> **YOUR OBJECTIVE**
Could you repeat the records below exactly, leaving out any pictures?

> **INFORMATION**
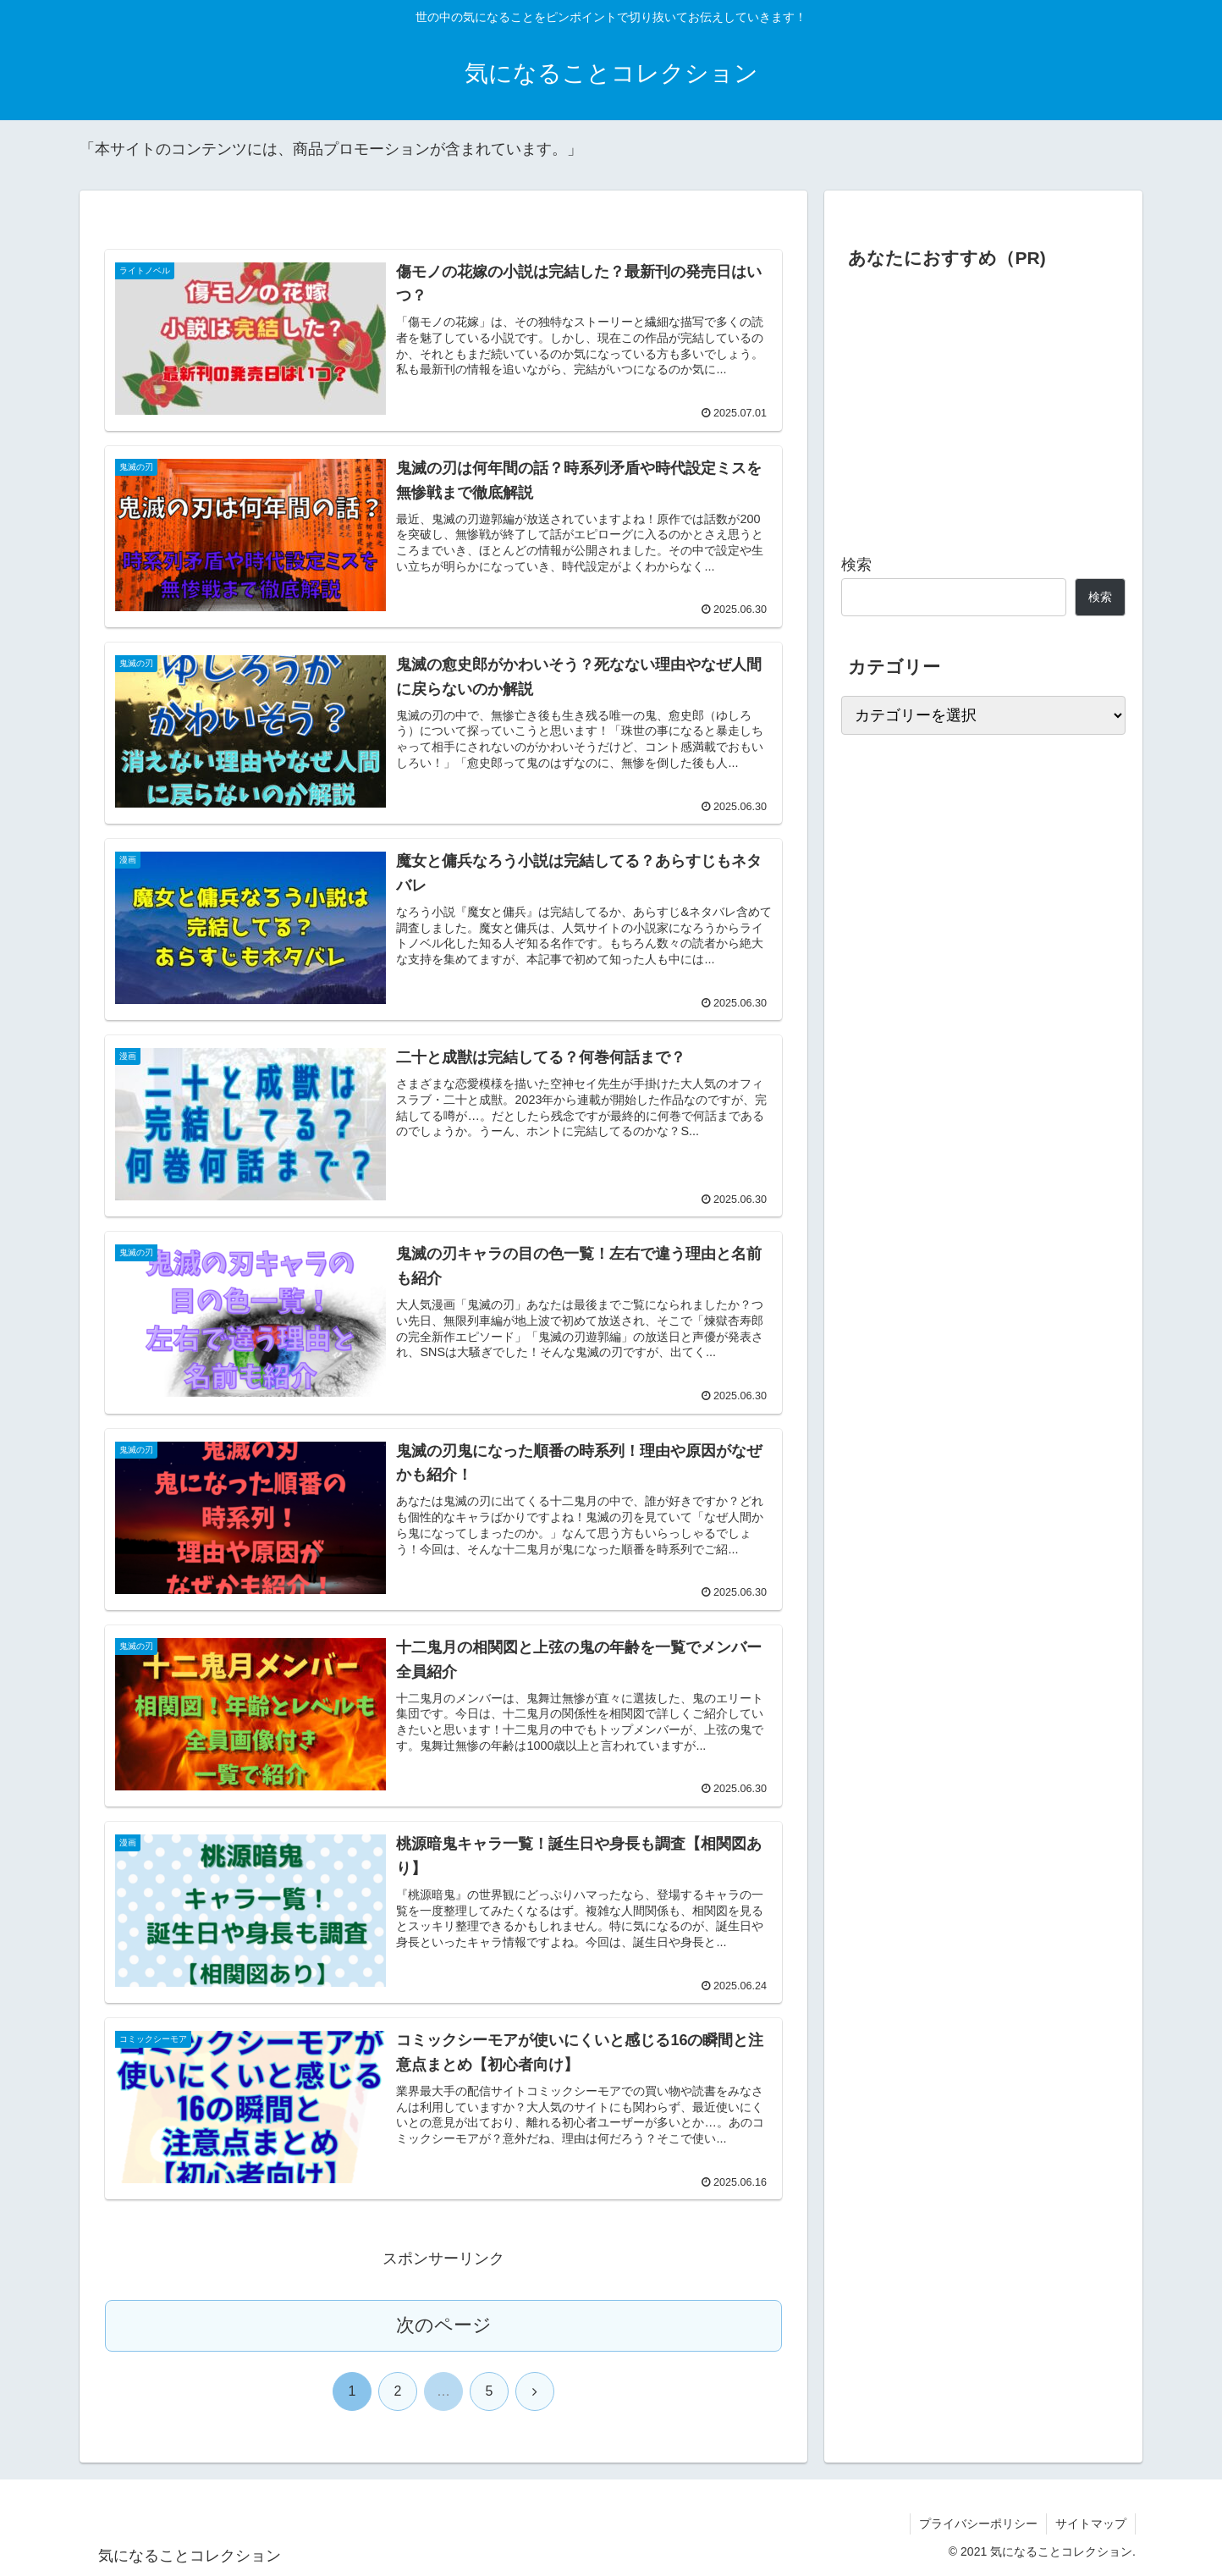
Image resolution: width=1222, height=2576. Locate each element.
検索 (856, 564)
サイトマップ (1090, 2523)
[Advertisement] (983, 405)
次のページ (444, 2325)
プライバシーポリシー (978, 2523)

> **FINISHED TASK**
Image resolution: width=1222, height=2576. Locate each element.
検索 (856, 564)
サイトマップ (1090, 2523)
[Advertisement] (983, 405)
次のページ (444, 2325)
プライバシーポリシー (978, 2523)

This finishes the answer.